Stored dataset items
•••••
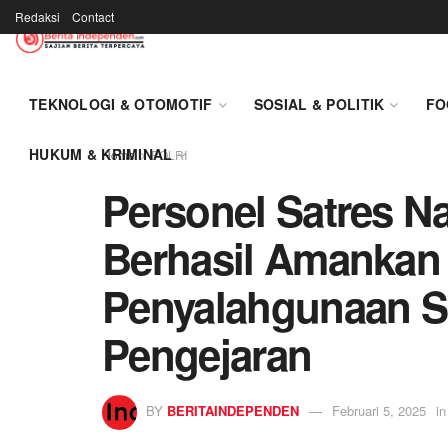
Redaksi
Contact
TEKNOLOGI & OTOMOTIF
SOSIAL & POLITIK
FO
HUKUM & KRIMINAL
Home
POLRI
Personel Satres N
Berhasil Amankan 
Penyalahgunaan S
Pengejaran
BY
BERITAINDEPENDEN
Februari 5, 2025
in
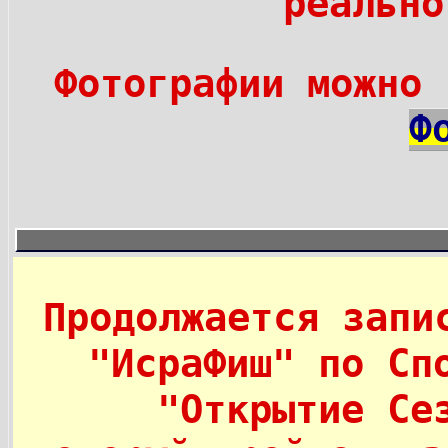
реально
Фотографии можно
Ф
Продолжается запи
"ИсраФиш" по Сп
"Открытие Се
•••••
Transcribe every record above in full. Pictures stay out of the copy.

■ **Solution**
Redaksi
Contact
TEKNOLOGI & OTOMOTIF
SOSIAL & POLITIK
FO
HUKUM & KRIMINAL
Home
POLRI
Personel Satres N
Berhasil Amankan 
Penyalahgunaan S
Pengejaran
BY
BERITAINDEPENDEN
Februari 5, 2025
in
реально
Фотографии можно
Ф
Продолжается запи
"ИсраФиш" по Сп
"Открытие Се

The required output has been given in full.